My 15 Minutes of Fame
Sort of.
I am astounded that Paris Hilton requires the services of a publicity agent. I do not swim in such waters. But my blog came to the attention of the dynamic Barbara Fornasiero of EA Focus in Rochester Hills, and she contacted Laura Varon Brown, the editor of the Twist section in The Detroit Free Press and the next thing I know I am stumbling through an interview with free lance writer Michelle Krebs, who was looking at women bloggers in the Detroit area. In the interest of full disclosure I must admit that Barbara, a former student of Ernie’s, is a friend of long standing.

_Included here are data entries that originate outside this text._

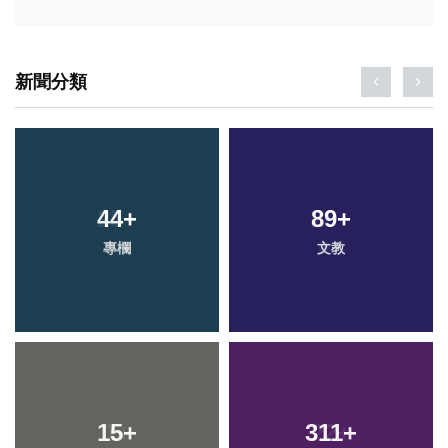
新聞分類
44
+
89
+
專欄
文教
15
+
311
+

Timing of course is everything and the article appeared while I was out of town. But I heard about it from my family and a number of copies were waiting for me when I got back.
Michelle did a good job making sense of what I was saying. She reported my awareness that my blog is not exactly on anyone’s “must read” list. The irony? While I was not arrogant enough to believe that thousands of Free Press readers would click into my blog first thing every morning from now on, eager to read my latest post, I did think that a fair number would just look in on it once based on its appearance in the paper. So I installed a site meter. Nada. Zilch. Maybe a person or two looked, but I can’t quite figure out the demographics I can extract from the meter and only two people left comments on the blog. In fact I am sure a goodly percentage of the hits were me, checking up on the bait.
Compare these figures to those of the masterful John Bailey, who has just recorded his five millionth hit. Deservedly so.
The site meter does have me a little perplexed. It indicates that 5% of my readers (and that’s about 20 people, folks) are from an “unknown country.” Maybe that’s the Homeland Security people. I did mention semtex after all.